Overall, 1 736 229 dispensed prescriptions were in our database; we excluded 149 695 (8.6%), leaving 1 586 534 prescriptions included in our analysis (Figure 1). This represented 394 708 patients and 3431 prescribers. The mean age of patients was 47.7 (standard deviation [SD] 23.6) years. Sixty-one percent of prescriptions were dispensed to females. Twenty-six percent were beneficiaries of the provincial drug program, and 1.8% were admitted to long-term care. The mean duration of therapy was 10.4 (SD 11.9) days with a median duration of 7 (IQR 7–10) days (Table 1).

Figure 1:

Study flow diagram. Note: NLCHI = Newfoundland and Labrador Centre for Health Information.

View this table:

Table 1:

Patient demographic characteristics

The mean DDD rate during the study period was 7161 DDD per 1000 population per year, which decreased by 36.1% over the study period. The first 3 years of the study period (before COVID-19) were responsible for only 14.1% of this decrease. The mean prescription rate over the study period was 741 prescriptions per 1000 population per year (Figure 2). The prescription rate decreased from 867 to 546 per 1000 population per year (−37.0%). The first 3 years were responsible for only 14.1% of this decrease. The 5 antimicrobials with the highest DDD rate were amoxicillin (1568 DDD/1000 population/yr), doxycycline (864 DDD/1000 population/yr), aiprofloxacin (633 DDD/1000 population/yr), azithromycin (544 DDD/1000 population/yr), and combination amoxicillin and β-lactamase inhibitor (543 DDD/1000 population/yr) (Figure 3). Usage of each individual antimicrobial declined overall. Usage of doxycycline and combination amoxicillin and β-lactamase inhibitor increased slightly in the first 3 years, then declined in the final year of the study period.

Figure 2:

Antimicrobial prescriptions per 1000 population per year (age- and sex-standardized).

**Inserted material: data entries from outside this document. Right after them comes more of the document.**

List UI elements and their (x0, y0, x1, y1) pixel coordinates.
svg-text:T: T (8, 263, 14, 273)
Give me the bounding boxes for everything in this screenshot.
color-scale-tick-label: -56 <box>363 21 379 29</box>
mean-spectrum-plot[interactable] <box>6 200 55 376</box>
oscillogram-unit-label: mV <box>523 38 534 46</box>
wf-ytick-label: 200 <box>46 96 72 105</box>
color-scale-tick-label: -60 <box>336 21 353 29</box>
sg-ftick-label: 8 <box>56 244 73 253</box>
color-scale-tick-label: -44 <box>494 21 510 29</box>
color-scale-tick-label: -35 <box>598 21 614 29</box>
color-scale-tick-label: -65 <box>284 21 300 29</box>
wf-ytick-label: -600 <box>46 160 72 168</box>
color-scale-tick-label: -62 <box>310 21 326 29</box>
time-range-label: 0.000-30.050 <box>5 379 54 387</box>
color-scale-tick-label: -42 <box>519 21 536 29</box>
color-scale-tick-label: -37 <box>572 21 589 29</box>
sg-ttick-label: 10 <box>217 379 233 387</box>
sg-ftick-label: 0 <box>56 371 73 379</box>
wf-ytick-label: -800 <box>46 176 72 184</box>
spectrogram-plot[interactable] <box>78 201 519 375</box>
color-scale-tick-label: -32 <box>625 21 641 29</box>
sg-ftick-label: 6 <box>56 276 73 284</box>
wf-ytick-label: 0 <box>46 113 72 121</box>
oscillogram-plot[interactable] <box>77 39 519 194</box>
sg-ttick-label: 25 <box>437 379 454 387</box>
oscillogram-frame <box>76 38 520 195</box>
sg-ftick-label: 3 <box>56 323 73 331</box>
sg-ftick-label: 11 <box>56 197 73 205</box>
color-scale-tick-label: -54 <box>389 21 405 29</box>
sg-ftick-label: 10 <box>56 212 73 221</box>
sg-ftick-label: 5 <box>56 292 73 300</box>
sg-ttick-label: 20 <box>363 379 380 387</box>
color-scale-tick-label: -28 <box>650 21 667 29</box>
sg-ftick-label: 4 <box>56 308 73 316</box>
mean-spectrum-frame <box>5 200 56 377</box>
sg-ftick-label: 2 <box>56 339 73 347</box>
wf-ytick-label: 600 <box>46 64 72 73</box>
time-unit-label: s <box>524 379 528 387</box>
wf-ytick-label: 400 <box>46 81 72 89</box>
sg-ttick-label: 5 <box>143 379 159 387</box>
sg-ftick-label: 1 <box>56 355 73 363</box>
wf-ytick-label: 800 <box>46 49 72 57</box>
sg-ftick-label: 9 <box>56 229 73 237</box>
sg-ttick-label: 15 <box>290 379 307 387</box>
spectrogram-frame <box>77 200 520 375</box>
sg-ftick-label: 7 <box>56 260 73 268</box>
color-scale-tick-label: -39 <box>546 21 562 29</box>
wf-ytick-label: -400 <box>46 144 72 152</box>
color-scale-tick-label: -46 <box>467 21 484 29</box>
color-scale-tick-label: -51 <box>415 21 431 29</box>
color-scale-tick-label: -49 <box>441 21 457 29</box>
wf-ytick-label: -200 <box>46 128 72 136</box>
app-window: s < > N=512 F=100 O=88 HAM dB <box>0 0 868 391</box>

Each point on the x-axis represents 1 calendar year (i.e., June–June).

Figure 3:

Top 5 antimicrobials by age- and sex-standardized defined daily dose (DDD) per 1000 population per year.

Antimicrobial use by prescription rate was highest among people aged 80 years and older (1313 prescriptions/1000 population/yr). Antimicrobial use by prescription rate was lowest among those aged 20–39 years (522 prescriptions/1000/yr). The largest decrease in antimicrobial use was seen among those aged 0–19 years, both males and females (Figure 4). Females received more antimicrobial prescriptions than males in every age category. Antimicrobial use by prescription rate increased among patients aged 65–79 years and 80 years and older in 2019–2020 before declining again in 2020–2021.

Figure 4:

Antimicrobial prescriptions per 1000 population per year for (A) males and (B) females by age category. *Each point on the x-axis represents 1 calendar year (i.e., June–June).

Ten percent of the study population received 2 or more antimicrobial prescriptions per year. More than 2% of the study population received 4 or more antimicrobial prescriptions per year, representing 14.8% of all prescriptions. Most prescriptions (69.1%) were from the WHO AwaRe Access category, with 30.9% from the Watch category and only 0.014% from the Reserve category.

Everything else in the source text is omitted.